Resources
People often ask me "How did you learn how to hack?" The answer: by reading. This page is a collection of the blog posts and other articles that I have accumulated over the years of my journey. Enjoy!
The Risks of the #MonikerLink Bug in Microsoft Outlook and the Big Picture
Haifei Li - Checkpoint ResearchPosted 2 Years Ago- Outlook is the most popular email client in the world with all of the other Microsoft Office Suite of products being equally important. Finding vulnerabilities in this can have devastating consequences.
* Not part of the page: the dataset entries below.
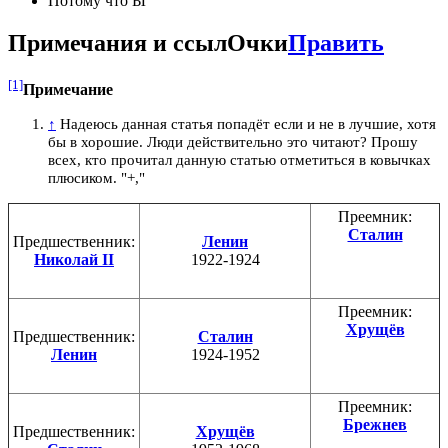
Потому что Ы
Примечания и ссылОчки
Править
[1]
Примечание
↑
Надеюсь данная статья попадёт если и не в лучшие, хотя
бы в хорошие. Люди действительно это читают? Прошу
всех, кто прочитал данную статью отметиться в ковычках
плюсиком. "+,"
Преемник:
Сталин
Предшественник:
Ленин
Николай II
1922-1924
Преемник:
Хрущёв
Предшественник:
Сталин
Ленин
1924-1952
Преемник:
Брежнев
Предшественник:
Хрущёв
- Everyone knows what URLs are - http, https, etc.. However, there are many other URLs for other apps, such as Skype. The
file://URL can be used to reference local files on the system. By default, this is blocked from execution on Word when clicked on. - Some researchers found a weird bypass for this check. If the path has an exclamation point then some text afterwards then the check is bypassed. For example -
file:///\\10.10.111.111\test\test.rtf!something. The exclamation point has some special meaning in Outlook that changes the meaning of the parsing from a file to a Moniker to try to find COM objects. - What's the impact of this? First, a request to a file at a remote location would leak the NTLM hash. Second, since this tries to parse the item as a COM object, it may be possible to escalate this to RCE. However, there is no real example of this and it feels like scare tactic.
- A fairly simple mishap on the parsing of the URL. When deep knowledge of a system comes obvious bugs.